Catalina appeared at the front of the room. Slender and pretty, she had straight, chin-length hair that was so blond as to be almost white. Her large green eyes and triangular face gave her face a cat-like appearance. She immediately climbed on a stool that Mrs. Hawkley had provided and rewarded us with a warm laugh.

"Hello, everyone, and thank you for coming," she said with a soft-spoken voice that immediately silenced the room. "I know you've had guest speakers here before. I don't know how they worked, but I prefer to let things unfold naturally. I discovered a long time ago that the only time I get befuddled is when I try to direct what happens. It's much easier when I step aside and get out of my own way and just let things take place at their own pace."

She closed her eyes, took a deep breath, and let her arms relax in her lap. I glanced at Mom, who rolled her eyes. Despite everything, I giggled silently, looking back at the old man in the corner. It was too dark to tell for sure, but he seemed to be observing me coolly, the slightest hint of amusement on his whiskery lips. There was something startlingly familiar about him. I felt suddenly sure that I'd seen him before. But where?
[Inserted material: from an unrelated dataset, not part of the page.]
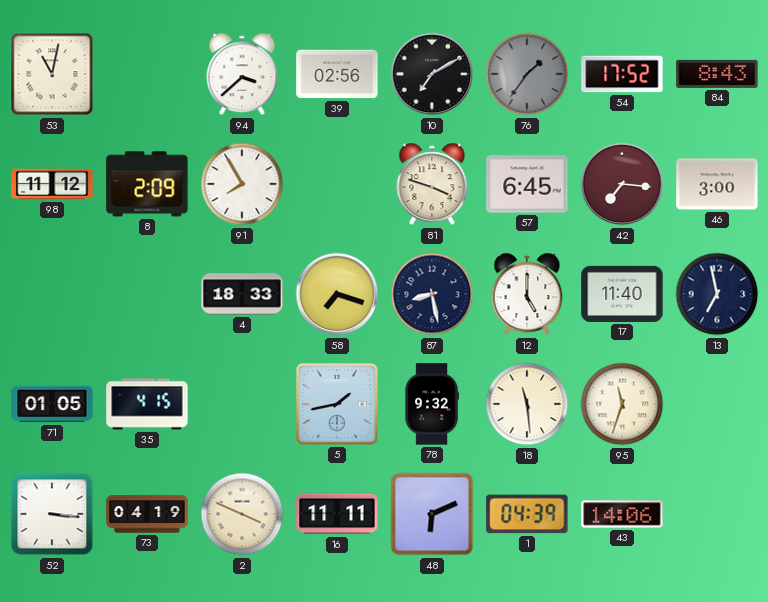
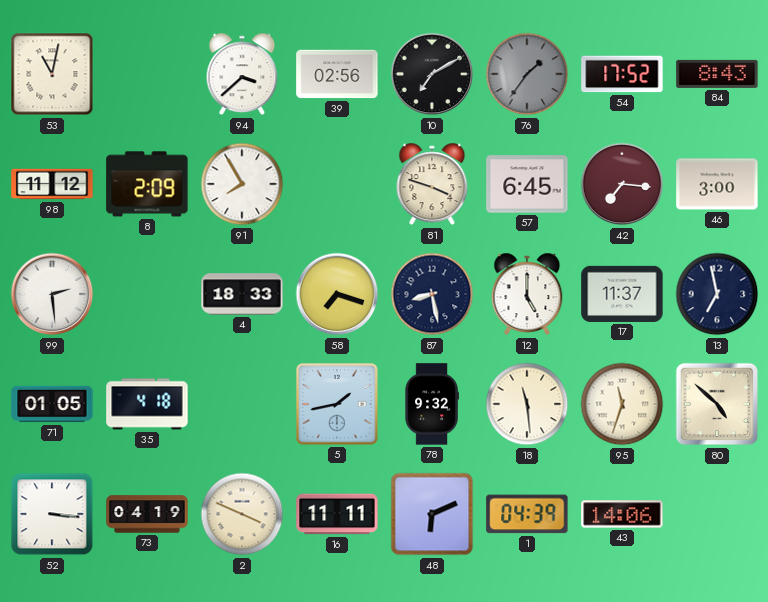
99: none -> 2:29
17: 11:40 -> 11:37
35: 4:15 -> 4:18
80: none -> 4:52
Again, I felt the slightest hint of warmth from him but nothing more. No information, no omens of his future, only a hazy sense of goodness. Unsatisfied, I attempted something I'd never done before: I tried purposefully to read him, casting out my mind in his direction, hoping to pluck something important out of the darkness that might give me a better idea of exactly who he was. Yet an invisible barrier seemed to block me, muddying everything about him but a faint feeling of kindness. Who was this guy?

"Jorge," Catalina said from the fireplace spotlight. "Do I have a Jorge here?"

There was a gurgle from the middle of the room, a throat clearing, and then a voice. "I'm Jorge."

"Okay, good," Catalina answered. "Will you stand up please so I can get a better focus on you?"

A thick-waisted Latino man with a dense shock of black hair and a bristly walrus mustache rose to his feet. He awkwardly clasped his hands in front of him.

"
That's him."
A whisper, disembodied, directionless.
"
That's my boy."
I looked around the room, trying to locate its source. There was a vague Spanish accent to it.

"You know a Maria?" Catalina asked.

"Yes," the man answered.

"Your mother?"

"Yes."

"Maria," Mom whispered sarcastically in my ear. "What are the odds?"

I patted her knee to silence her.

"
Tell him that I love him. Tell him that I miss him. Tell him that I'm sorry
.
"
The ghostly voice again, as if the owner sat somewhere out in the darkened audience.

The Latino man was maybe fifty years old, wearing stylish glasses, a tieless suit and dress shirt. He looked successful enough now, but I felt a toughness about him. I sensed early gang violence. Drugs. Jail time. Despite his sheen of success, he clearly wasn't someone people messed with. This was a guy who could deal out pain if you crossed him.

"She passed when you were young, yes?" Catalina asked.

"Yes," answered the Latino man.

"You were her only son, her only child. Is that right?"

"Yes," the Latino man acknowledged.

"
I abandoned him,"
the bodiless voice cried.
"
Tell him I'm sorry."

"Do you hear that?" I murmured to Gwen.

"Hear what?"

"That voice? A Spanish lady's voice."

Gwen shook her head.

Catalina continued. "You remember your mother but she was sick a lot."

"Yes."

"She passed very young, didn't she?"

"Yes."

"Oh, Jorge, I'm so sorry," Catalina said empathetically. "It looks like you had a terribly tough time."